GENEL KURUL KONUŞMASI
Konu: Bugün görüşmeleri yapılacak Türk Silahlı Kuvvetleriyle alakalı kanun teklifindeki anlamakta güçlük çektiği maddelere ve kanun teklifinin geliş şekline, 91'inci Birleşimde yaşanan tartışmaya ve Osmaniye'deki depremzedelere gelen elektrik faturalarına ilişkin açıklaması
Yasama Yılı:2
Birleşim:92
Tarih:06.06.2024

MEHMET SATUK BUĞRA KAVUNCU (İstanbul) - Teşekkür ederim Sayın Başkanım.

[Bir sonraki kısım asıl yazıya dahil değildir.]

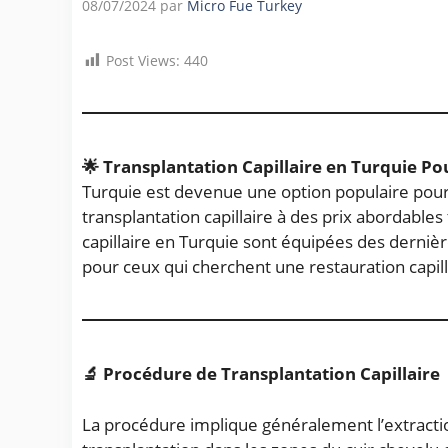
08/07/2024
par
Micro Fue Turkey
Post Views:
440
🌟 Transplantation Capillaire en Turquie
Pou
Turquie est devenue une option populaire pour 
transplantation capillaire à des prix abordabl
capillaire en Turquie sont équipées des dernièr
pour ceux qui cherchent une restauration capill
🔬 Procédure de Transplantation Capillaire
La procédure implique généralement l’extraction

Sayın Genel Kurulu, bütün milletvekillerimizi saygıyla selamlıyorum.

Tabii, gündem yoğun, gene, bugün Türk Silahlı Kuvvetleriyle alakalı kanun teklifi üzerinde görüşmeler yapacağız. Benim konuyla, maddelerle ilgili anlamakta güçlük çektiğim -hatta, hazır, Grup Başkan Vekilimiz Sayın Abdulhamit Gül de buradalar, belki bizi aydınlatırlar görüşmeler sırasında- bir iki konu var, onlara değinmek istiyorum. Bunlardan bir tanesi şehit ve gazilerimizin özlük haklarıyla ilgili.

Bilindiği üzere, terörle mücadelede şehit olanların dul ve yetimlerine aylıklar bağlanıyor ve bu aylıklar da belirli hisse ve oranlarda pay ediliyor ve oldukça da düşük oranlarda kalınıyor. Konuyla ilgili bir düzenleme yapılmıştı 667 sayılı Kanun Hükmünde Kararname'nin 7'nci maddesinde yani 15 Temmuz 2016'da gerçekleştirilen darbe teşebbüsü ve terör eylemi ile bu eylemin devamı niteliğindeki eylemler sebebiyle hayatını kaybeden veya malul olan sivillere bağlanan aylıklar maddesinde bu konu gündeme alınmış fakat diğer terörle mücadele faaliyetlerinde şehit olanların dul ve yetimleri bu iyileştirmeden mahrum kalmış. Yani bir şehidimizin nasıl şehit olduğu, hangi terör örgütüyle mücadele ederken şehit olduğu konusu üzerinden şehitlerin dul ve yetimlerine bağlanacak olan aylıklarda bir ayrım yapılması anlaşılabilir bir şey değil. Zira, seçim döneminde iktidar partisinin seçim beyannamesinde de burada bir düzenleme yapılacağı vardı ve bu düzenleme yapılmadı. Bu kanun teklifi içerisinde de maalesef bununla alakalı herhangi bir madde yok. Bu ayrımın, bu ayrımcılığın bir an önce ortadan kalkması lazım; zira, Anayasa'mızın 10'uncu maddesine yeni eklenmiş olan ek fıkrada "Çocuklar, yaşlılar, özürlüler, harp ve vazife şehitlerinin dul ve yetimleri ile malul ve gaziler için alınacak tedbirler eşitlik ilkesine aykırı sayılmaz." diyor, Anayasa'da da böyle bir hüküm olduğu hâlde... Dolayısıyla, her alanda bir kutuplaşma yaşanıyor, şehitlerimiz arasında da böyle bir ayrımcılık kabul edilebilir bir durum değildir, anlaşılabilir bir durum da değildir bizim açımızdan.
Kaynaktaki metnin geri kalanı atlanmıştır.